Bridging the gap between medical innovations and bedside applications is the focus of the Heritage Research Institute for the Advancement of Medicine and Science, established at Caltech in 2015 with a gift from Caltech senior trustee Richard N. Merkin, MD. This new institute created a cohort of researchers, the Heritage Medical Research Institute Investigators, who focus on translational sciences and health technology. Among the recent advances made possible through this cohort are the discovery of a functional link between gut bacteria and Parkinson’s disease as well as other neurological disorders, which may lead to new treatments for conditions ranging from inflammatory bowel disease to Alzheimer’s, and the development of a prototype miniature device that could roam the body to diagnose and treat disease.

Points of Impact

Lasers Into the Brain: Lihong Wang developed a method called photoacoustic computerized tomography (PACT) that uses laser light and ultrasonic sound waves to image tissues and organs. This technology took a leap forward when a multi-university team led by Wang and including Andrew and Peggy Cherng Department of Medical Engineering staff scientist Konstantin Maslov showed that PACT can detect minute changes in the amount of blood traveling to different parts of the brain, thus measuring neural activity without many of the disadvantages of the ubiquitous functional magnetic resonance imaging (fMRI) machines, which are expensive and require patients to fit inside a narrow tube. Wang is Bren Professor of Medical Engineering and Electrical Engineering and member of the Break Through-supported Andrew and Peggy Cherng Department of Medical Engineering, Caltech’s first named and endowed department, which backed this research.

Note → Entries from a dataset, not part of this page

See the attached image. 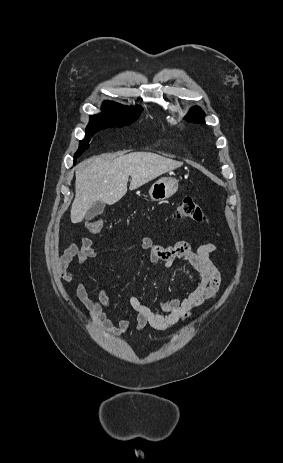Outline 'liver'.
Here are the masks:
<instances>
[{
  "instance_id": "obj_1",
  "label": "liver",
  "mask_w": 283,
  "mask_h": 463,
  "mask_svg": "<svg viewBox=\"0 0 283 463\" xmlns=\"http://www.w3.org/2000/svg\"><path fill=\"white\" fill-rule=\"evenodd\" d=\"M182 162L151 152H133L119 157L93 156L80 163L75 171V199L71 206V222L80 223L93 204L118 202L130 190L175 170Z\"/></svg>"
}]
</instances>
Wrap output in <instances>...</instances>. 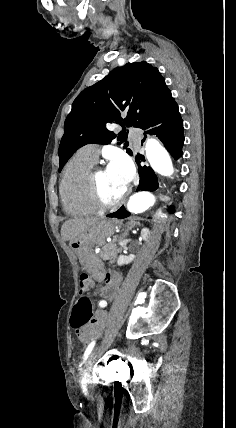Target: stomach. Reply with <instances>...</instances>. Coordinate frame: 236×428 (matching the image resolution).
Wrapping results in <instances>:
<instances>
[{"mask_svg": "<svg viewBox=\"0 0 236 428\" xmlns=\"http://www.w3.org/2000/svg\"><path fill=\"white\" fill-rule=\"evenodd\" d=\"M113 226L108 224L106 220H100L95 226H90L81 236L70 242L69 246L72 248L74 254L79 258L83 269H88L90 279L94 283L104 282V270L106 265L100 261L99 256H95L93 252L94 246H100L105 242L106 238L112 236Z\"/></svg>", "mask_w": 236, "mask_h": 428, "instance_id": "obj_1", "label": "stomach"}]
</instances>
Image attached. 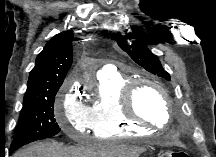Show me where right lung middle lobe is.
Listing matches in <instances>:
<instances>
[{"label":"right lung middle lobe","instance_id":"1","mask_svg":"<svg viewBox=\"0 0 216 157\" xmlns=\"http://www.w3.org/2000/svg\"><path fill=\"white\" fill-rule=\"evenodd\" d=\"M56 93L57 91L24 99L10 149L16 150L30 142L59 133L60 128L54 118Z\"/></svg>","mask_w":216,"mask_h":157}]
</instances>
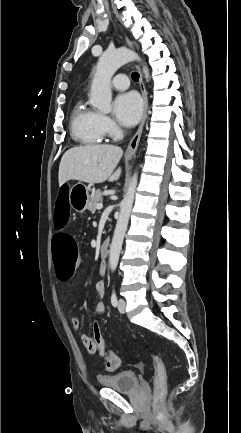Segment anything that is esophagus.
Instances as JSON below:
<instances>
[{"mask_svg": "<svg viewBox=\"0 0 241 433\" xmlns=\"http://www.w3.org/2000/svg\"><path fill=\"white\" fill-rule=\"evenodd\" d=\"M126 42L129 45V47L132 48V43L128 38H126ZM136 67H137V70L139 72V85H140V90H141V94H142V98H143L144 110H143V116H142L140 125L138 127V130L135 133V135L133 136V138L131 139V141L129 142V145L127 147V150L125 153V157L127 159L132 158L133 155L135 154L136 150H137V147H138V144L140 141V137L142 134V130L144 127V123L146 120V116H147V109H148V98H147V92H146L144 82H143V77H142L139 65H136Z\"/></svg>", "mask_w": 241, "mask_h": 433, "instance_id": "esophagus-1", "label": "esophagus"}]
</instances>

Space-based Solar Power prototype

Space-based Solar Power prototype.

Where the Sun Always Shines: Donald Bren, chairman of Irvine Company and a life member of the Caltech community, and his wife, Caltech trustee Brigitte Bren, donated $100 million to Break Through to support endowed professorships as well as the Space-based Solar Power Project (SSPP). The project aims to build a prototype of an orbiting solar energy system that could collect the sun’s rays all the time, with no worries about the effects of nightfall or cloud cover on the ability to take in energy. After converting solar energy to electricity, it would transfer that clean energy wirelessly back to Earth using radio frequency electrical power. The first test of the prototype is slated for 2023.

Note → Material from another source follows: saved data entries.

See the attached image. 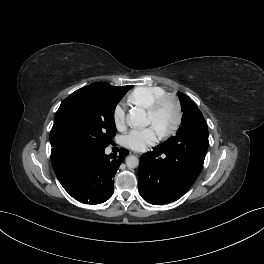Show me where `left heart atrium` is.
<instances>
[{"mask_svg":"<svg viewBox=\"0 0 264 264\" xmlns=\"http://www.w3.org/2000/svg\"><path fill=\"white\" fill-rule=\"evenodd\" d=\"M158 136L159 132L154 126L143 129H134L123 138V143L130 149L142 151L147 146L155 144Z\"/></svg>","mask_w":264,"mask_h":264,"instance_id":"39dd6f15","label":"left heart atrium"}]
</instances>
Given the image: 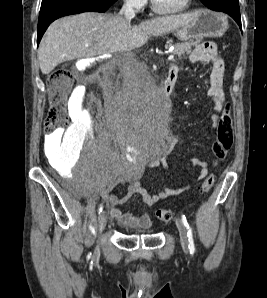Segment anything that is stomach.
I'll return each instance as SVG.
<instances>
[{
	"instance_id": "stomach-1",
	"label": "stomach",
	"mask_w": 267,
	"mask_h": 298,
	"mask_svg": "<svg viewBox=\"0 0 267 298\" xmlns=\"http://www.w3.org/2000/svg\"><path fill=\"white\" fill-rule=\"evenodd\" d=\"M195 18L187 25L175 30L174 35L187 41L200 37H221L228 29V16L210 10L194 12Z\"/></svg>"
}]
</instances>
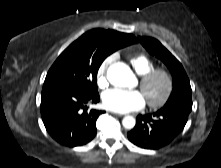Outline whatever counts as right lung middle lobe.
Instances as JSON below:
<instances>
[{
    "label": "right lung middle lobe",
    "mask_w": 221,
    "mask_h": 168,
    "mask_svg": "<svg viewBox=\"0 0 221 168\" xmlns=\"http://www.w3.org/2000/svg\"><path fill=\"white\" fill-rule=\"evenodd\" d=\"M119 48L82 35L57 58L44 85H62L85 93H98V69L104 59Z\"/></svg>",
    "instance_id": "right-lung-middle-lobe-1"
}]
</instances>
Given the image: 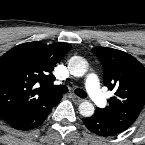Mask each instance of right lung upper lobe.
Segmentation results:
<instances>
[{"mask_svg": "<svg viewBox=\"0 0 145 145\" xmlns=\"http://www.w3.org/2000/svg\"><path fill=\"white\" fill-rule=\"evenodd\" d=\"M71 49L67 43L46 45L29 42L15 46L0 57V118L35 110L59 94L42 86L53 84L51 73ZM35 85H40L36 88Z\"/></svg>", "mask_w": 145, "mask_h": 145, "instance_id": "right-lung-upper-lobe-1", "label": "right lung upper lobe"}]
</instances>
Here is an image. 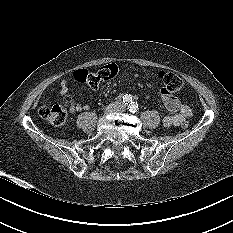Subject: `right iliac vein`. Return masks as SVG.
Instances as JSON below:
<instances>
[{"label":"right iliac vein","mask_w":233,"mask_h":233,"mask_svg":"<svg viewBox=\"0 0 233 233\" xmlns=\"http://www.w3.org/2000/svg\"><path fill=\"white\" fill-rule=\"evenodd\" d=\"M116 107H117L116 104H112V105L108 106L106 109V113H112L113 111H115Z\"/></svg>","instance_id":"obj_1"}]
</instances>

Chasing COVID: Pamela Bjorkman, the David Baltimore Professor of Biology and Bioengineering, has studied viruses such as HIV, but when COVID-19 brought the world to a standstill, researchers in her lab raced to apply their expertise to understanding SARS-CoV-2, the virus behind the pandemic. A team in the lab designed a nanoparticle-based immunization technique with the potential to protect against many kinds of coronaviruses. Another team characterized many different antibodies to SARS-CoV-2 and identified those most effective at neutralizing the virus. The Break Through-funded Merkin Institute for Translational Research supported this effort.

I’m grateful to all who have decided Caltech is the place that deserves this very, very generous support, which provides us with a firm foundation to go forward into unknown territories.
— David L. Lee (PhD ’74), chair of the Caltech Board of Trustees.